Rewritable two-dimensional DNA-based data storage with machine learning reconstruction

Chao Pan, S. Kasra Tabatabaei, S. M.Hossein Tabatabaei Yazdi, Alvaro G. Hernandez, Charles M. Schroeder, Olgica Milenkovic

Research output: Contribution to journalArticlepeer-review


DNA-based data storage platforms traditionally encode information only in the nucleotide sequence of the molecule. Here we report on a two-dimensional molecular data storage system that records information in both the sequence and the backbone structure of DNA and performs nontrivial joint data encoding, decoding and processing.
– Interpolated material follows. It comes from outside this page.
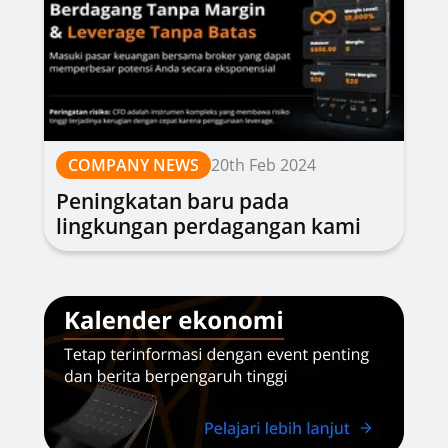
COMPANY NEWS
20th Feb 2024
Peningkatan baru pada
lingkungan perdagangan kami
Our 2DDNA method efficiently stores images in synthetic DNA and embeds pertinent metadata as nicks in the DNA backbone. To avoid costly worst-case redundancy for correcting sequencing/rewriting errors and to mitigate issues associated with mismatched decoding parameters, we develop machine learning techniques for automatic discoloration detection and image inpainting. The 2DDNA platform is experimentally tested by reconstructing a library of images with undetectable or small visual degradation after readout processing, and by erasing and rewriting copyright metadata encoded in nicks. Our results demonstrate that DNA can serve both as a write-once and rewritable memory for heterogenous data and that data can be erased in a permanent, privacy-preserving manner. Moreover, the storage system can be made robust to degrading channel qualities while avoiding global error-correction redundancy.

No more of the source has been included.